I just started learning machine learning, when practicing one of the task, I am getting value error, but I followed the same steps as the instructor does.
I am getting value error, please help.
dff
Country Name
0 AUS Sri
1 USA Vignesh
2 IND Pechi
3 USA Raj
First I performed labelencoding,
X=dff.values
label_encoder=LabelEncoder()
X[:,0]=label_encoder.fit_transform(X[:,0])
out:
X
array([[0, 'Sri'],
[2, 'Vignesh'],
[1, 'Pechi'],
[2, 'Raj']], dtype=object)
then performed One hot encoding for the same X
onehotencoder=OneHotEncoder( categorical_features=[0])
X=onehotencoder.fit_transform(X).toarray()
I am getting the below error:
ValueError Traceback (most recent call last)
<ipython-input-472-be8c3472db63> in <module>()
----> 1 X=onehotencoder.fit_transform(X).toarray()
C:\ProgramData\Anaconda3\lib\site-packages\sklearn\preprocessing\data.py in fit_transform(self, X, y)
1900 """
1901 return _transform_selected(X, self._fit_transform,
-> 1902 self.categorical_features, copy=True)
1903
1904 def _transform(self, X):
C:\ProgramData\Anaconda3\lib\site-packages\sklearn\preprocessing\data.py in _transform_selected(X, transform, selected, copy)
1695 X : array or sparse matrix, shape=(n_samples, n_features_new)
1696 """
-> 1697 X = check_array(X, accept_sparse='csc', copy=copy, dtype=FLOAT_DTYPES)
1698
1699 if isinstance(selected, six.string_types) and selected == "all":
C:\ProgramData\Anaconda3\lib\site-packages\sklearn\utils\validation.py in check_array(array, accept_sparse, dtype, order, copy, force_all_finite, ensure_2d, allow_nd, ensure_min_samples, ensure_min_features, warn_on_dtype, estimator)
380 force_all_finite)
381 else:
--> 382 array = np.array(array, dtype=dtype, order=order, copy=copy)
383
384 if ensure_2d:
ValueError: could not convert string to float: 'Raj'
Please edit my question is anything wrong, thanks in advance!
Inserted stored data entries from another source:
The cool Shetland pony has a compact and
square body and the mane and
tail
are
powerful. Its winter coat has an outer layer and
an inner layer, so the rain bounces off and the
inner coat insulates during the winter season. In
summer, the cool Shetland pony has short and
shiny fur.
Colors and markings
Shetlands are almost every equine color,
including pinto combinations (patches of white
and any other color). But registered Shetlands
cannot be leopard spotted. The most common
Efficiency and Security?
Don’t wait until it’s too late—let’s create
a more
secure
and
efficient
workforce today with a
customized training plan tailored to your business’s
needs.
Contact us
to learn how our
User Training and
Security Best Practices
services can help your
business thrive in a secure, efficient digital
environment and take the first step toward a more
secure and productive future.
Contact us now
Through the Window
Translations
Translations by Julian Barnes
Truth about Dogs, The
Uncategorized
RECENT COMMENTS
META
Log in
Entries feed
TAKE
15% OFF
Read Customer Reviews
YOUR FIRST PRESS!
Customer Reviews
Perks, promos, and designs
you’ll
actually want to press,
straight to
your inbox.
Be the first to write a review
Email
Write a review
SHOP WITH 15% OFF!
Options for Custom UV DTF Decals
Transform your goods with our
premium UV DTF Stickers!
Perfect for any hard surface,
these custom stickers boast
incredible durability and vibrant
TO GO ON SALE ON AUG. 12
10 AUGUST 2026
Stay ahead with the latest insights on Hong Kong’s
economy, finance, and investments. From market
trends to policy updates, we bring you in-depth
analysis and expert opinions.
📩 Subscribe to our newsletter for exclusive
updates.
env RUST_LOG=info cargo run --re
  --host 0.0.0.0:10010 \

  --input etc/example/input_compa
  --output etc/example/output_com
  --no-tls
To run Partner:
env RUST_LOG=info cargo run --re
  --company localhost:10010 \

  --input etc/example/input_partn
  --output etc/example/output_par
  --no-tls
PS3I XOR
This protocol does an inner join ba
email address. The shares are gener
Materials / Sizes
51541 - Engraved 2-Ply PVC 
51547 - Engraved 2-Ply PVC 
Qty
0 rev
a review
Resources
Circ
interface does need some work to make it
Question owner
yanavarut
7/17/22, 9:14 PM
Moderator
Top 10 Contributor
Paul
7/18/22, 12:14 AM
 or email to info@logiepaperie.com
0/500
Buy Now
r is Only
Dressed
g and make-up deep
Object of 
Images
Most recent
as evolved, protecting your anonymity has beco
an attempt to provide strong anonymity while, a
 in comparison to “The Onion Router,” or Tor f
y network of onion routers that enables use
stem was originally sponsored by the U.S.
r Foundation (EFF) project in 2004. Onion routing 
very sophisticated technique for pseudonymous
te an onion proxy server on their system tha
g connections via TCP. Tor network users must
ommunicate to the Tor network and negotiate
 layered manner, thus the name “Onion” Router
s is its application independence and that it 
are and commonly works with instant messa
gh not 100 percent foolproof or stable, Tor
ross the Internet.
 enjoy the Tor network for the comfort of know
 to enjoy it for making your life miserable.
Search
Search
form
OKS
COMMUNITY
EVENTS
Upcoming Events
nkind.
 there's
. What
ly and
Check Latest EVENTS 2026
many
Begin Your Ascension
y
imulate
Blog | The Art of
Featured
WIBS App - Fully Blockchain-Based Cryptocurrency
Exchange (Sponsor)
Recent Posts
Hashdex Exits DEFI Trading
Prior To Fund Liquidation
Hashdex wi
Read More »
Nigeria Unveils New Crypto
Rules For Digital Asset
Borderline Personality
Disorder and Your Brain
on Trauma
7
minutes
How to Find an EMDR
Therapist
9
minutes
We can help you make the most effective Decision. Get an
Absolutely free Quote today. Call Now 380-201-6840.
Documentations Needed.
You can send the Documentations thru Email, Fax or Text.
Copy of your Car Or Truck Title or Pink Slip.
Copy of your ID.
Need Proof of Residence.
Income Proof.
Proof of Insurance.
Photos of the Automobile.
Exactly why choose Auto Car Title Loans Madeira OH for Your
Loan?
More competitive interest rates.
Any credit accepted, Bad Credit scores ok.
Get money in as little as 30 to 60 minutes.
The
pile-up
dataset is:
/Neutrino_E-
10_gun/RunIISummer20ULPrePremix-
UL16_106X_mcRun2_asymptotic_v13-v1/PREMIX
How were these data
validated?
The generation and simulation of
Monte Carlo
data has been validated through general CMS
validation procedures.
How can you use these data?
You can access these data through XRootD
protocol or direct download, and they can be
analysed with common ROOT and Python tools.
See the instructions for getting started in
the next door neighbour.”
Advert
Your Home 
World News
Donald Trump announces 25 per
You can go directly to OneHotEncoding now without using the LabelEncoder, and as we move toward version 0.22 many might want to do things this way to avoid warnings and potential errors (see DOCS and EXAMPLES).
import pandas as pd
import numpy as np
from sklearn.preprocessing import OneHotEncoder
data= [["AUS", "Sri"],["USA","Vignesh"],["IND", "Pechi"],["USA","Raj"]]
df = pd.DataFrame(data, columns=['Country', 'Name'])
X = df.values
countries = np.unique(X[:,0])
names = np.unique(X[:,1])
ohe = OneHotEncoder(categories=[countries, names])
X = ohe.fit_transform(X).toarray()
print (X)
[[1. 0. 0. 0. 0. 1. 0.]
[0. 0. 1. 0. 0. 0. 1.]
[0. 1. 0. 1. 0. 0. 0.]
[0. 0. 1. 0. 1. 0. 0.]]
The first 3 columns encode the country names, the last four the personal names.
import pandas as pd
import numpy as np
from sklearn.preprocessing import OneHotEncoder
data= [["AUS", "Sri"],["USA","Vignesh"],["IND", "Pechi"],["USA","Raj"]]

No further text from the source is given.